In summary, the cluster provides multidisciplinary approaches on the impact of DT on society, and most of the articles engage with BD and digital technologies from critical positions. In the work of Madsen et al. (2016), we find a research agenda for future research on BD within international political sociology. An important field for further studies is the importance of theory-driven data production. From a societal point of view, DT needs to be considered as a possibility for advancement but also, and probably more important, risks need to be taken into account so that no people will be left behind.
Tourism
The cluster tourism deals with research articles in the cross-area of tourism and social media. Starting from the year 2000, there was a peak in 2012 (116 articles) whereas in 2016 only 28 articles were published. A content analysis showed that besides the tourism aspects (tourism, destination, marketing), the most frequently used keywords from the digital context were Facebook, social media and data analytics.

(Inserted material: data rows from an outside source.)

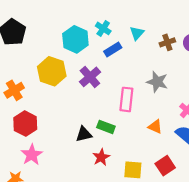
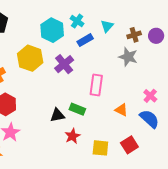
gray star: (157, 82) -> (128, 57), moved

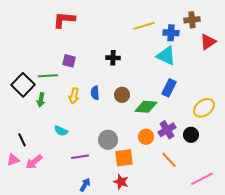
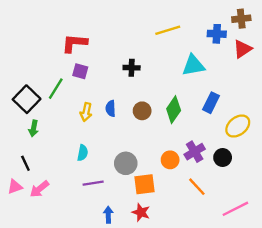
red L-shape: (64, 20) -> (74, 43), moved
brown cross: (192, 20) -> (241, 19), moved
blue cross: (171, 33) -> (217, 34), moved
cyan triangle: (166, 56) -> (193, 65), turned -35
green line: (48, 76) -> (56, 89), turned -54
blue rectangle: (169, 88) -> (211, 103), moved
green arrow: (41, 100) -> (34, 128), moved
green diamond: (146, 107) -> (174, 110), moved, turned -60
cyan semicircle: (61, 131) -> (83, 153), moved, turned -104
blue arrow: (85, 185) -> (108, 215), moved, turned -32

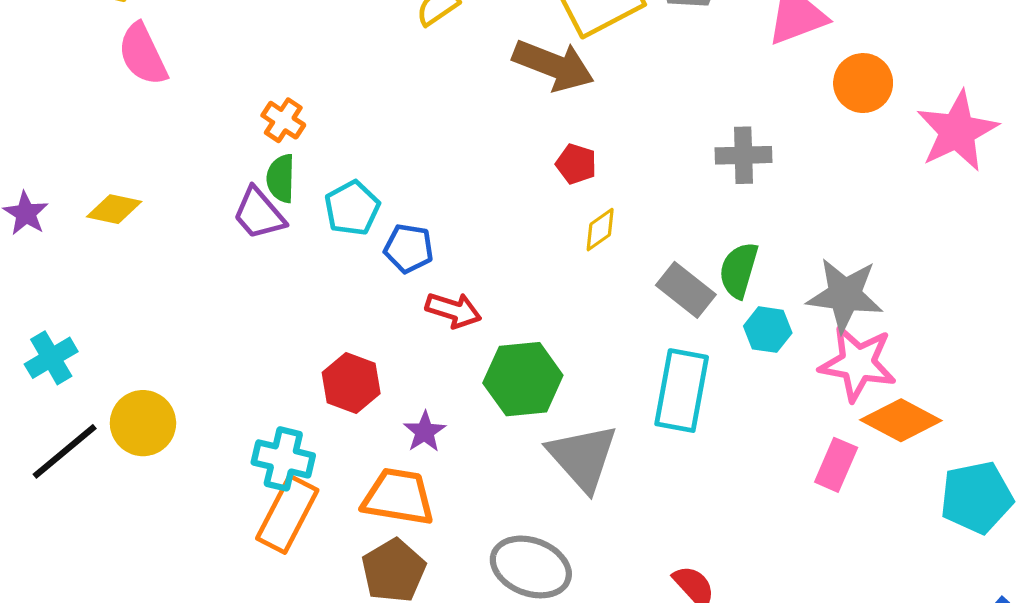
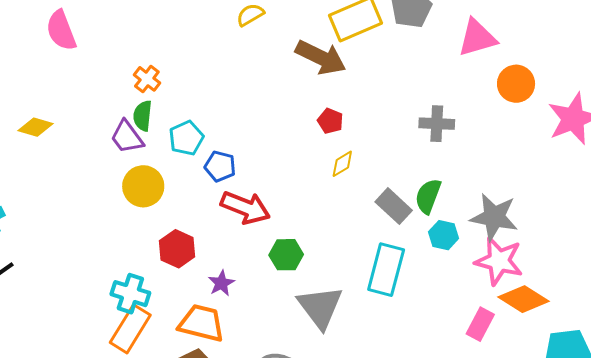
red arrow: (453, 310) -> (245, 208), size x1.4
green hexagon: (523, 379) -> (286, 255), size x0.7
yellow circle: (143, 423) -> (143, 186), moved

We identified only two journals that provided more than one source: ‘Journal of Destination Marketing & Management’ (5 articles) and the ‘Journal of Tourism Management’ (2 publications). Only one author contributed more than one article (Kwok and Yu 2013, 2016). Both articles deal with the consumer communication via Facebook. Furthermore, the article of Kwok and Yu (2013)—an analysis of restaurant business-to-consumer communications—was one of the most cited articles in this cluster. Only Fuchs et al. (2014) with six citations and Xiang et al. (2015) with seven citations provided a higher in-degree. The research is about BD analysis in the field of hotel guest experience.
We aligned the articles to dominant fields of interest: destination management, (Fuchs et al. 2014; Raun et al. 2016) and geospatial data (Supak et al. 2015) to improve the touristic attractiveness of an area. A further sub-cluster is the research on the use of forums, customer recommendations and consumer-to-consumer communication. Dominant research focuses on text mining and how user-generated content influences the success of tourism organizations and the feelings of customers (Xiang et al. 2015; Ksiazek 2015; Kim et al. 2017). The last sub-cluster deals with the use of social media for marketing purposes in this field (Buhalis and Foerste 2015; Hornik 2016).
In summary, the influence of consumers and peers increased due to DT. The digital (user-generated) data is increasingly used for analytical purposes, such as text mining and sentiment analysis. Surprisingly trust plays no critical role in the field of user-generated content. We assume this topic is linked more closely to specific marketing research. Moreover, DT has led to a change of the whole industry as a huge amount of purchasing activities has shifted from travel agencies to online booking.